Art, Climate Action and Freedom: Nigerian Innovator Honors CNN Journalists with 222 Collage Portraits

Renowned Nigerian artist and social innovator Adetunwase Adenle, a four-time Guinness World Record holder, has launched a powerful art-driven climate and social impact initiative to honor 222 CNN journalists and anchors for their investigative work in exposing modern-day slavery, human trafficking, and human rights abuses worldwide.

Unveiled in Lagos to mark this year’s My Freedom Day, the initiative is being delivered through the Slum Art Foundation with support from the Lagos State Government and private sector partners. It features 222 hand-crafted collage portraits, each made entirely from discarded magazines—turning waste into a visual narrative of freedom, accountability, and resistance against exploitation.

A Tribute to Truth and Accountability

Adenle said the project is a tribute to CNN journalists whose reporting has kept global attention on forced labor, conflict, displacement, and human trafficking for more than a decade. The portraits honor journalists such as Christiane Amanpour, Anderson Cooper, Clarissa Ward, Don Lemon, and Jake Tapper, whose work has been prominent in My Freedom Day coverage and broader human rights reporting.

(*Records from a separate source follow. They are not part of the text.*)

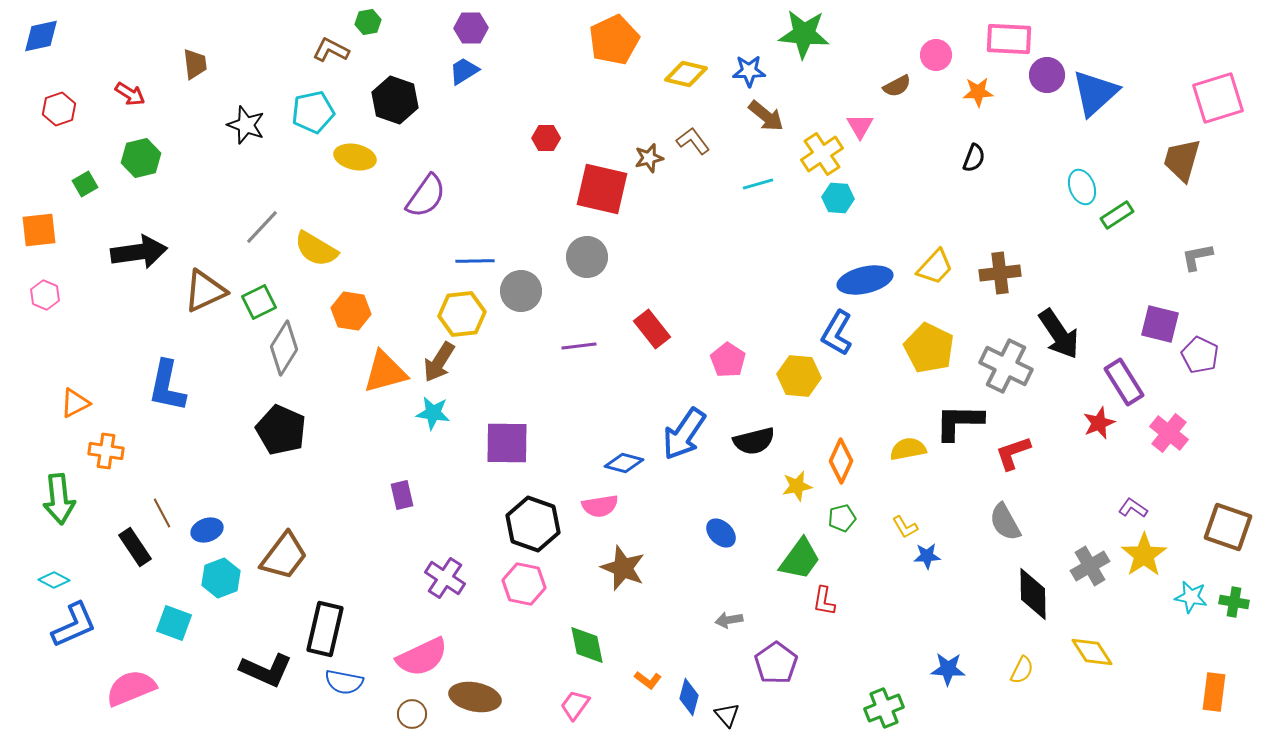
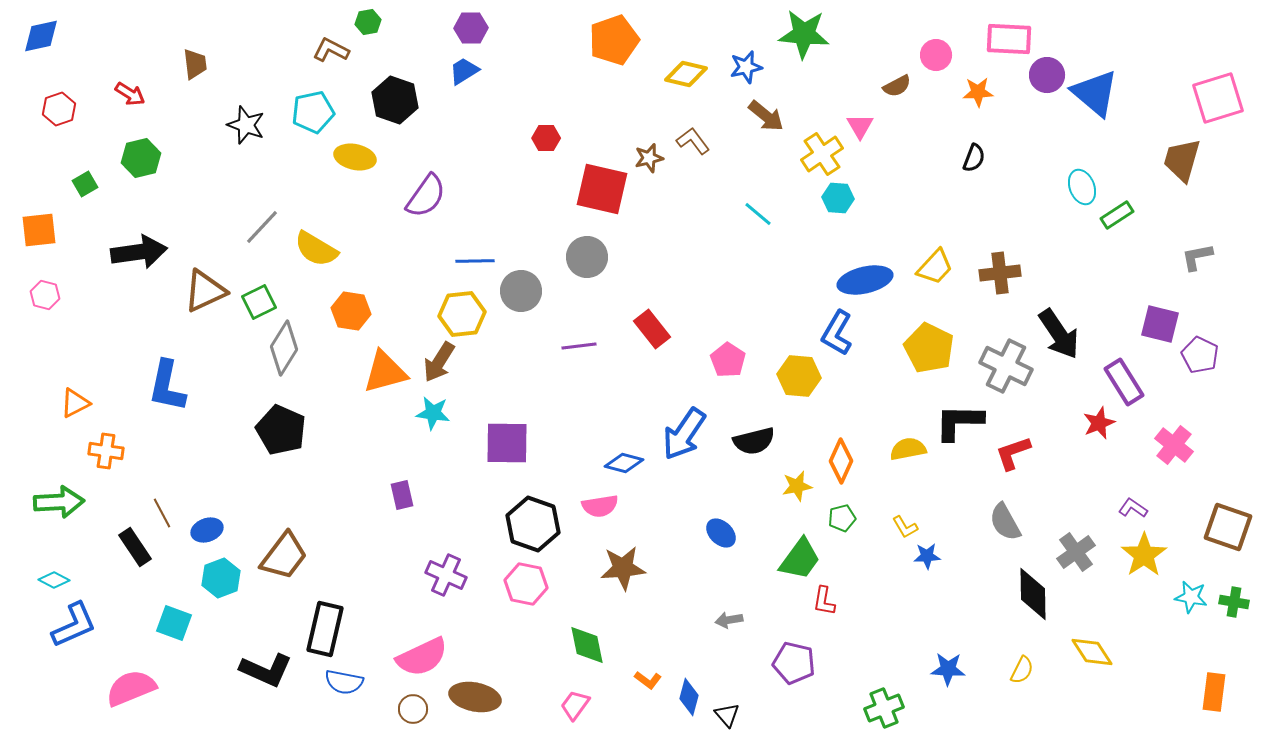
orange pentagon at (614, 40): rotated 6 degrees clockwise
blue star at (749, 71): moved 3 px left, 4 px up; rotated 12 degrees counterclockwise
blue triangle at (1095, 93): rotated 38 degrees counterclockwise
cyan line at (758, 184): moved 30 px down; rotated 56 degrees clockwise
pink hexagon at (45, 295): rotated 8 degrees counterclockwise
pink cross at (1169, 433): moved 5 px right, 12 px down
green arrow at (59, 499): moved 3 px down; rotated 87 degrees counterclockwise
gray cross at (1090, 566): moved 14 px left, 14 px up; rotated 6 degrees counterclockwise
brown star at (623, 568): rotated 27 degrees counterclockwise
purple cross at (445, 578): moved 1 px right, 3 px up; rotated 9 degrees counterclockwise
pink hexagon at (524, 584): moved 2 px right
purple pentagon at (776, 663): moved 18 px right; rotated 24 degrees counterclockwise
brown circle at (412, 714): moved 1 px right, 5 px up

“This artwork is a heartfelt thank you to every reporter and anchor who continues to stand on the frontlines in the fight against modern-day slavery,” Adenle said. “Through courageous storytelling and relentless reporting, they give a voice to the voiceless and shine a global light on injustice.”

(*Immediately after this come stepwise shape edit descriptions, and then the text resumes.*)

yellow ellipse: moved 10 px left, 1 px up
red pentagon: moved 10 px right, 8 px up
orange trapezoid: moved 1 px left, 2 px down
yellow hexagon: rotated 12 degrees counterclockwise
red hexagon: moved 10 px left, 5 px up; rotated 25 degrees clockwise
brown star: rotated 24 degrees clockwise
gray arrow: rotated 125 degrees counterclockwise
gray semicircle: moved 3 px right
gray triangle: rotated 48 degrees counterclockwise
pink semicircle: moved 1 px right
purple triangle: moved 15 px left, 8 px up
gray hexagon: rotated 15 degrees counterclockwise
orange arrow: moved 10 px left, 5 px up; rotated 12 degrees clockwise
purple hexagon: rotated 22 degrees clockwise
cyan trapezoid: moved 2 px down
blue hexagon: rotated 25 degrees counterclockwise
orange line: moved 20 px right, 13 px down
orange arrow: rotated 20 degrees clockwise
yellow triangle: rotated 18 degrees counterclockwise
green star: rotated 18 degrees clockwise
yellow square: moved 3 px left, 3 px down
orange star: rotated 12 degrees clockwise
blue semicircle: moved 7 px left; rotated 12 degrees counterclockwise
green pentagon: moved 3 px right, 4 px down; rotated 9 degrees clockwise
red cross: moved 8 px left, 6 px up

Beyond Art: Turning Creativity into Concrete Impact

While symbolic, the initiative is also a practical intervention. Proceeds and partnerships linked to the 222 portraits will fund the construction of a new PET Bottle School and Nigeria’s first community-based AI animation studio, currently under development in Ijora Badia, Lagos.

These facilities aim to provide free education and digital skills training to children from underserved communities—offering them a path away from street life and toward future-ready creative and technological careers. The school will offer 100% free education, organizers say.

A Proven Model of Waste-to-Education

Slum Art Foundation has previously run a PET Bottle School model that replaces school fees with environmental responsibility. Under this system, pupils contribute five PET bottles daily in lieu of tuition, promoting recycling while ensuring access to education.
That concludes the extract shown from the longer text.